[Records for this exercise]:
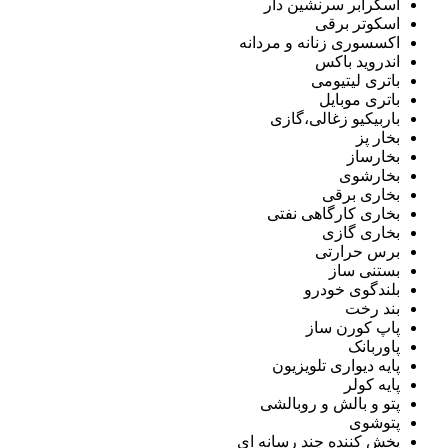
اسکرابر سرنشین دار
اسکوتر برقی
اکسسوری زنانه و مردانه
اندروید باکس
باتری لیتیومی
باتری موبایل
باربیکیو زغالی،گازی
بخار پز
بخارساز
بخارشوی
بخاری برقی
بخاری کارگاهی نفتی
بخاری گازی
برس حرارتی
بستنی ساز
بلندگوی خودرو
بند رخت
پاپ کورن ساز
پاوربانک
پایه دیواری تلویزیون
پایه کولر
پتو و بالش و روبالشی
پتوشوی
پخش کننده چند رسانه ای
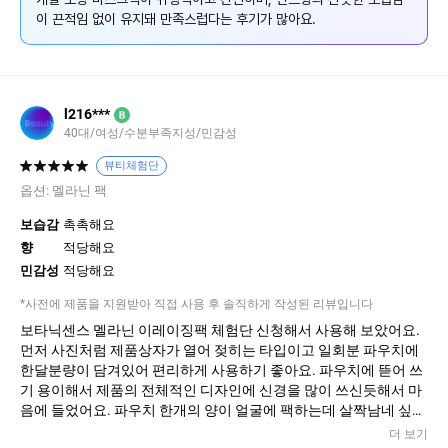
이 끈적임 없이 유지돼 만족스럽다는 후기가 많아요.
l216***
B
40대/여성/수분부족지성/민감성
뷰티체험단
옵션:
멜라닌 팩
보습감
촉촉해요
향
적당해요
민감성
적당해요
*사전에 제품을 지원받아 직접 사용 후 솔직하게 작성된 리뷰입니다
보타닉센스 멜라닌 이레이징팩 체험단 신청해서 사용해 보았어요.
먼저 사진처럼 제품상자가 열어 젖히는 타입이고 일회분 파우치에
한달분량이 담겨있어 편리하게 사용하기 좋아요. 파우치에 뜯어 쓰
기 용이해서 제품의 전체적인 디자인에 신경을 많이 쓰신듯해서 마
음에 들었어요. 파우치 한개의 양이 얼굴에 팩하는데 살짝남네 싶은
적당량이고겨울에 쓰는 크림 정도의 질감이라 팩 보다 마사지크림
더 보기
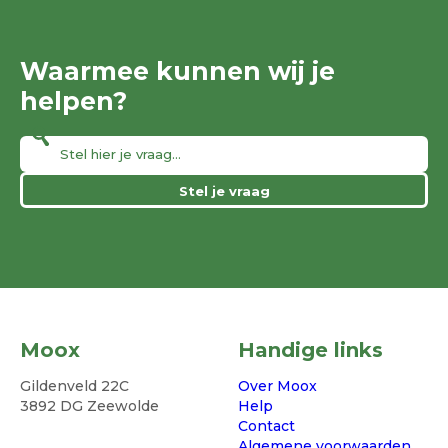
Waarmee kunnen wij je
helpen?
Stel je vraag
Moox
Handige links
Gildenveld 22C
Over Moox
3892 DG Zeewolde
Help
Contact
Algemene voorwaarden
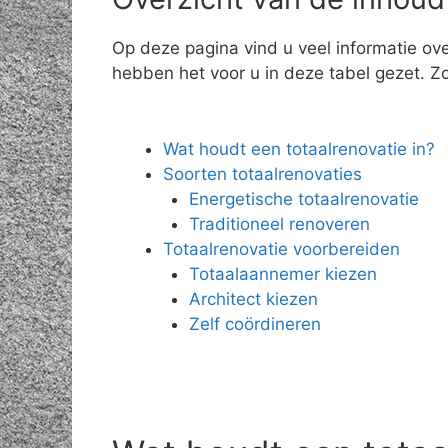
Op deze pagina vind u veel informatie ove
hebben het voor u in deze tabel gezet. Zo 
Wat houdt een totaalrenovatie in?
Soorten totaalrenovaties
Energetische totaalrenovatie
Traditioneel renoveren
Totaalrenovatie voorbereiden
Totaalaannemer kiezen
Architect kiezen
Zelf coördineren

[Exercise directions]:
Reproduce the records, all of them, word for word; omit the pictures.

[Result of the task]:
اسکرابر سرنشین دار
اسکوتر برقی
اکسسوری زنانه و مردانه
اندروید باکس
باتری لیتیومی
باتری موبایل
باربیکیو زغالی،گازی
بخار پز
بخارساز
بخارشوی
بخاری برقی
بخاری کارگاهی نفتی
بخاری گازی
برس حرارتی
بستنی ساز
بلندگوی خودرو
بند رخت
پاپ کورن ساز
پاوربانک
پایه دیواری تلویزیون
پایه کولر
پتو و بالش و روبالشی
پتوشوی
پخش کننده چند رسانه ای
이 끈적임 없이 유지돼 만족스럽다는 후기가 많아요.
l216***
B
40대/여성/수분부족지성/민감성
뷰티체험단
옵션:
멜라닌 팩
보습감
촉촉해요
향
적당해요
민감성
적당해요
*사전에 제품을 지원받아 직접 사용 후 솔직하게 작성된 리뷰입니다
보타닉센스 멜라닌 이레이징팩 체험단 신청해서 사용해 보았어요.
먼저 사진처럼 제품상자가 열어 젖히는 타입이고 일회분 파우치에
한달분량이 담겨있어 편리하게 사용하기 좋아요. 파우치에 뜯어 쓰
기 용이해서 제품의 전체적인 디자인에 신경을 많이 쓰신듯해서 마
음에 들었어요. 파우치 한개의 양이 얼굴에 팩하는데 살짝남네 싶은
적당량이고겨울에 쓰는 크림 정도의 질감이라 팩 보다 마사지크림
더 보기
Waarmee kunnen wij je
helpen?
Stel je vraag
Moox
Handige links
Gildenveld 22C
Over Moox
3892 DG Zeewolde
Help
Contact
Algemene voorwaarden
Op deze pagina vind u veel informatie ove
hebben het voor u in deze tabel gezet. Zo 
Wat houdt een totaalrenovatie in?
Soorten totaalrenovaties
Energetische totaalrenovatie
Traditioneel renoveren
Totaalrenovatie voorbereiden
Totaalaannemer kiezen
Architect kiezen
Zelf coördineren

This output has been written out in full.